• **Brief**
For every line in the records below that holds "цахим", make a copy.

Records drawn from a dataset
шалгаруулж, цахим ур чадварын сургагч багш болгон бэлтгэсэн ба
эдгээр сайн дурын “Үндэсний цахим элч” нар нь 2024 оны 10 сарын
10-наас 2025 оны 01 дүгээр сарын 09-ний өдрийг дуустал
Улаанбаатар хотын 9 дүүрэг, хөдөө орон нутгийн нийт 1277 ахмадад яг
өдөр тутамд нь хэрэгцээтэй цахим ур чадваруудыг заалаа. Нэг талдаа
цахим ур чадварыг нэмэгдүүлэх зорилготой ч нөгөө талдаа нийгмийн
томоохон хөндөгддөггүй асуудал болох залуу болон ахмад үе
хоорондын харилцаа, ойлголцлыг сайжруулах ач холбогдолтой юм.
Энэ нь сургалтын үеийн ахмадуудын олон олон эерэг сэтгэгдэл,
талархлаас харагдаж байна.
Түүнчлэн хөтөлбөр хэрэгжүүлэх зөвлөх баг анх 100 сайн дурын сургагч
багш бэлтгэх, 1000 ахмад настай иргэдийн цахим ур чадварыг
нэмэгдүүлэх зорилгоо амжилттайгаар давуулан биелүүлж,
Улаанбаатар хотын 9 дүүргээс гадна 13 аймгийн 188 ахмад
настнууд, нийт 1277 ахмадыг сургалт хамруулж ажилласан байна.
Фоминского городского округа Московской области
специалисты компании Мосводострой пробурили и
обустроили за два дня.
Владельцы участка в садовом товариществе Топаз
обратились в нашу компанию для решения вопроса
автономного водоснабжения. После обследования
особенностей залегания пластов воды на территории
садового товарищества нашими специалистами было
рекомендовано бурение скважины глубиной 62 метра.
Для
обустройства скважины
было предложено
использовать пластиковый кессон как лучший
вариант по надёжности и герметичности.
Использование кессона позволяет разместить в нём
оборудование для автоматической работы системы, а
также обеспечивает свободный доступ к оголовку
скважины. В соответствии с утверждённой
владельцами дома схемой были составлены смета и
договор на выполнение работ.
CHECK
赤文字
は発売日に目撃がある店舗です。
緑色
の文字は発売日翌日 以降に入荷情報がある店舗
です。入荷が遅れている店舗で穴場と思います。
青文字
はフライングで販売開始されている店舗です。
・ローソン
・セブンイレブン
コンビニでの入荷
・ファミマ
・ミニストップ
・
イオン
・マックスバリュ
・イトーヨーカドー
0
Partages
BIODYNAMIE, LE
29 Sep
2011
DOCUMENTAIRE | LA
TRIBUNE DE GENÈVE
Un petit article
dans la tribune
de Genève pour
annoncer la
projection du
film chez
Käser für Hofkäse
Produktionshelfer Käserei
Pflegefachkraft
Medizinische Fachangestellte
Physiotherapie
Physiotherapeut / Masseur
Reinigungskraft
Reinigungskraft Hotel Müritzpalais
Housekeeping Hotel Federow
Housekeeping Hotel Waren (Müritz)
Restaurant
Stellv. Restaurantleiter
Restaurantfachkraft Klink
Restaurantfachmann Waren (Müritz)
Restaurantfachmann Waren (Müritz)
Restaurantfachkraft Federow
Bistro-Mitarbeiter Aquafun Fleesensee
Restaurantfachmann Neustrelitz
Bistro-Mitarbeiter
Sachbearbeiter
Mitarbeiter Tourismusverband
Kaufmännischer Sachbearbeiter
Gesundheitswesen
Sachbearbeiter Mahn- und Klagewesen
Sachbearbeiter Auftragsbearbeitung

• **Task result**
шалгаруулж, цахим ур чадварын сургагч багш болгон бэлтгэсэн ба
эдгээр сайн дурын “Үндэсний цахим элч” нар нь 2024 оны 10 сарын
өдөр тутамд нь хэрэгцээтэй цахим ур чадваруудыг заалаа. Нэг талдаа
цахим ур чадварыг нэмэгдүүлэх зорилготой ч нөгөө талдаа нийгмийн
багш бэлтгэх, 1000 ахмад настай иргэдийн цахим ур чадварыг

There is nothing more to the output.